Content starts

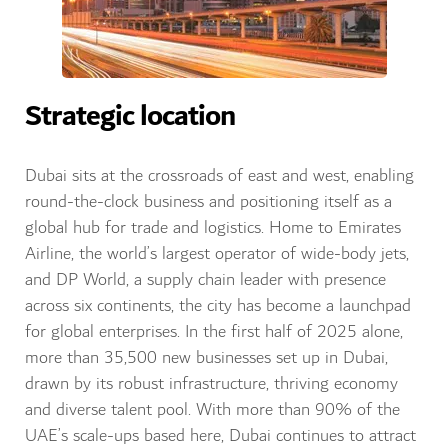
Strategic location
Dubai sits at the crossroads of east and west, enabling
round-the-clock business and positioning itself as a
global hub for trade and logistics. Home to Emirates
Airline, the world’s largest operator of wide-body jets,
and DP World, a supply chain leader with presence
across six continents, the city has become a launchpad
for global enterprises. In the first half of 2025 alone,
more than 35,500 new businesses set up in Dubai,
drawn by its robust infrastructure, thriving economy
and diverse talent pool. With more than 90% of the
UAE’s scale-ups based here, Dubai continues to attract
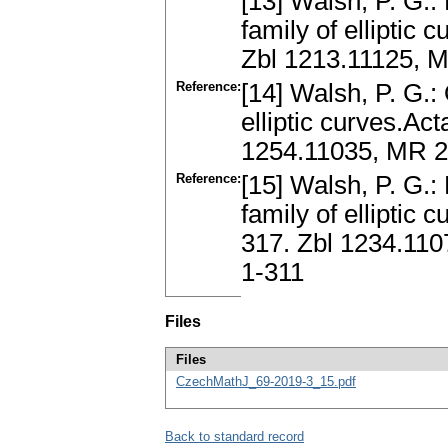
[13] Walsh, P. G.:
family of elliptic 
Zbl 1213.11125, 
Reference:
[14] Walsh, P. G.:
elliptic curves.Act
1254.11035, MR 2
Reference:
[15] Walsh, P. G.:
family of elliptic 
317. Zbl 1234.11
1-311
Files
Files
CzechMathJ_69-2019-3_15.pdf
Back to standard record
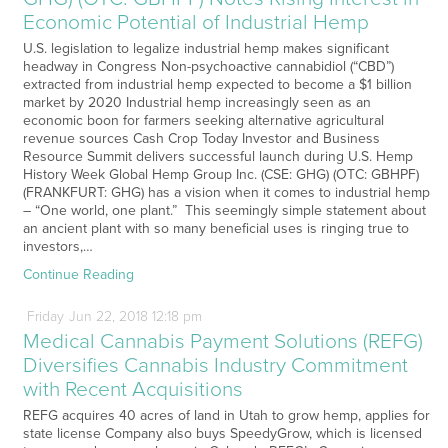
Economic Potential of Industrial Hemp
U.S. legislation to legalize industrial hemp makes significant
headway in Congress Non-psychoactive cannabidiol (“CBD”)
extracted from industrial hemp expected to become a $1 billion
market by 2020 Industrial hemp increasingly seen as an
economic boon for farmers seeking alternative agricultural
revenue sources Cash Crop Today Investor and Business
Resource Summit delivers successful launch during U.S. Hemp
History Week Global Hemp Group Inc. (CSE: GHG) (OTC: GBHPF)
(FRANKFURT: GHG) has a vision when it comes to industrial hemp
– “One world, one plant.” This seemingly simple statement about
an ancient plant with so many beneficial uses is ringing true to
investors,…
Continue Reading
Friday
Jun
22,
2018
12:18 pm
Medical Cannabis Payment Solutions (REFG)
Diversifies Cannabis Industry Commitment
with Recent Acquisitions
REFG acquires 40 acres of land in Utah to grow hemp, applies for
state license Company also buys SpeedyGrow, which is licensed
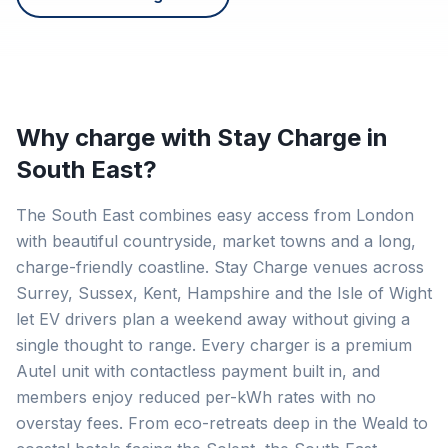
Why charge with Stay Charge in
South East
?
The South East combines easy access from London
with beautiful countryside, market towns and a long,
charge-friendly coastline. Stay Charge venues across
Surrey, Sussex, Kent, Hampshire and the Isle of Wight
let EV drivers plan a weekend away without giving a
single thought to range. Every charger is a premium
Autel unit with contactless payment built in, and
members enjoy reduced per-kWh rates with no
overstay fees. From eco-retreats deep in the Weald to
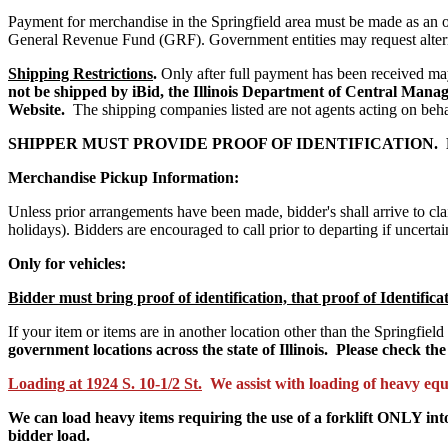
Payment for merchandise in the Springfield area must be made as an o
General Revenue Fund (GRF).
Government entities may request alte
Shipping Restrictions
.
Only after full payment has been received m
not be shipped by iBid, the Illinois Department of Central Manag
Website.
The shipping companies listed are not agents acting on beha
SHIPPER MUST PROVIDE PROOF OF IDENTIFICATION.
Merchandise Pickup Information:
Unless prior arrangements have been made, bidder's shall arrive to cl
holidays). Bidders are encouraged to call prior to departing if uncer
Only for vehicles:
Bidder must bring proof of identification, that proof of Identifica
If your item or items are in another location other than the Springfield
government locations across the state of Illinois. Please check the 
Loading at 1924 S. 10-1/2 St.
We assist with loading of heavy eq
We can load heavy items requiring the use of a forklift ONLY into
bidder load.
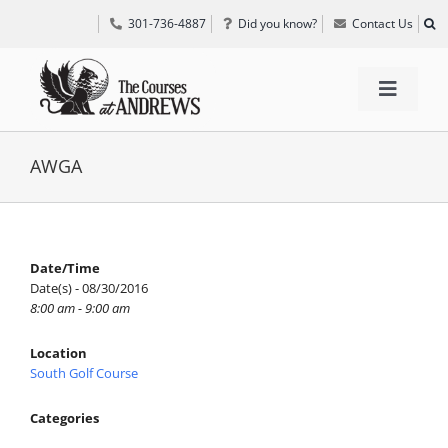
Skip
301-736-4887
Did you know?
Contact Us
to
content
Toggle
Navigat
TEE TIMES
AWGA
GOLF INFORMATION
Date/Time
Date(s) - 08/30/2016
SPECIAL EVENTS
8:00 am - 9:00 am
Location
GRIFF’S PLACE
South Golf Course
Categories
DIRECTIONS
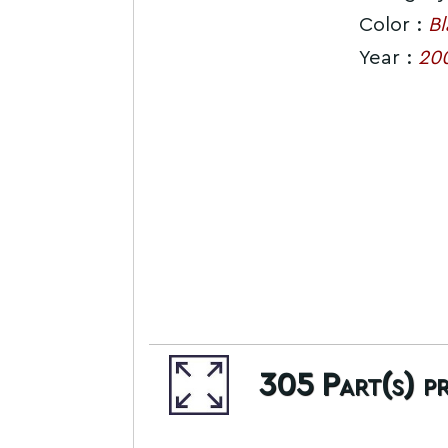
Color :
Bl
Year :
20
305
Part(s) p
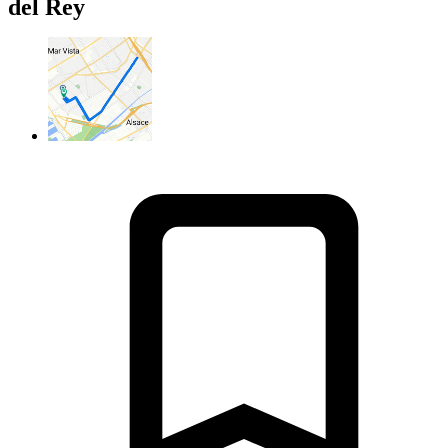
del Rey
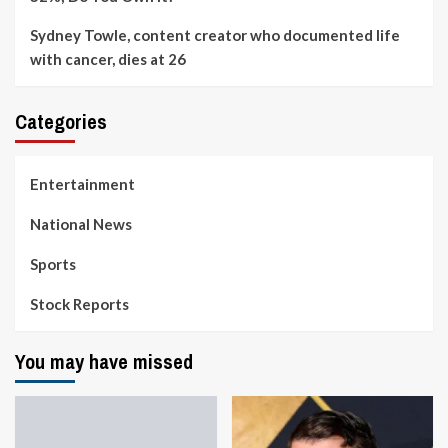
Sydney Towle, content creator who documented life
with cancer, dies at 26
Categories
Entertainment
National News
Sports
Stock Reports
You may have missed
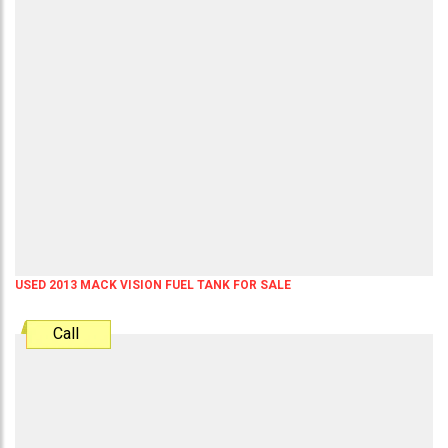
USED 2013 MACK VISION FUEL TANK FOR SALE
Call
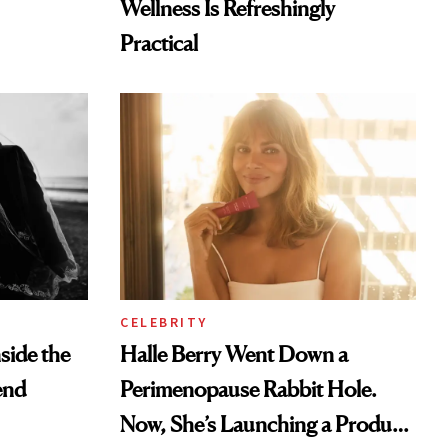
Wellness Is Refreshingly
Practical
CELEBRITY
nside the
Halle Berry Went Down a
end
Perimenopause Rabbit Hole.
Now, She’s Launching a Product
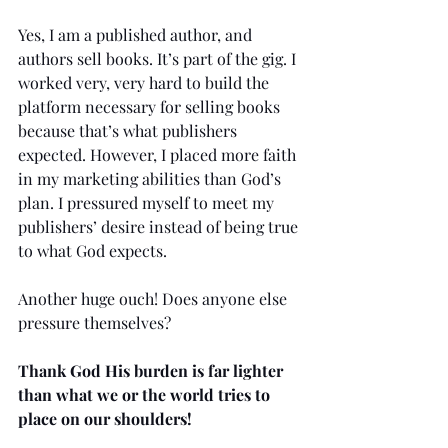
Yes, I am a published author, and 
authors sell books. It’s part of the gig. I 
worked very, very hard to build the 
platform necessary for selling books 
because that’s what publishers 
expected. However, I placed more faith 
in my marketing abilities than God’s 
plan. I pressured myself to meet my 
publishers’ desire instead of being true 
to what God expects.
Another huge ouch! Does anyone else 
pressure themselves?
Thank God His burden is far lighter 
than what we or the world tries to 
place on our shoulders!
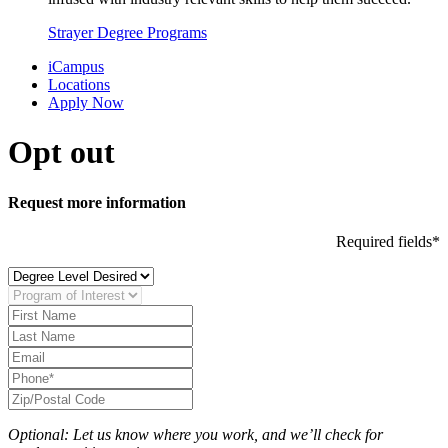
Strayer Degree Programs
iCampus
Locations
Apply Now
Opt out
Request more information
Required fields*
Optional: Let us know where you work, and we’ll check for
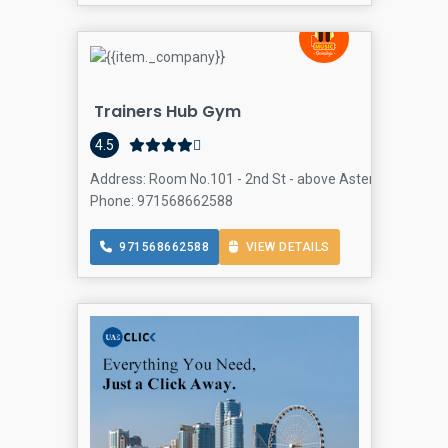
Trainers Hub Gym
4.5
Address: Room No.101 - 2nd St - above Aster Pharmacy -
Phone: 971568662588
971568662588
VIEW DETAILS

Content ends

> Work to complete
Could you copy each line of the material that holds "heavy"?

> Solution
We assist with loading of heavy eq
We can load heavy items requiring the use of a forklift ONLY into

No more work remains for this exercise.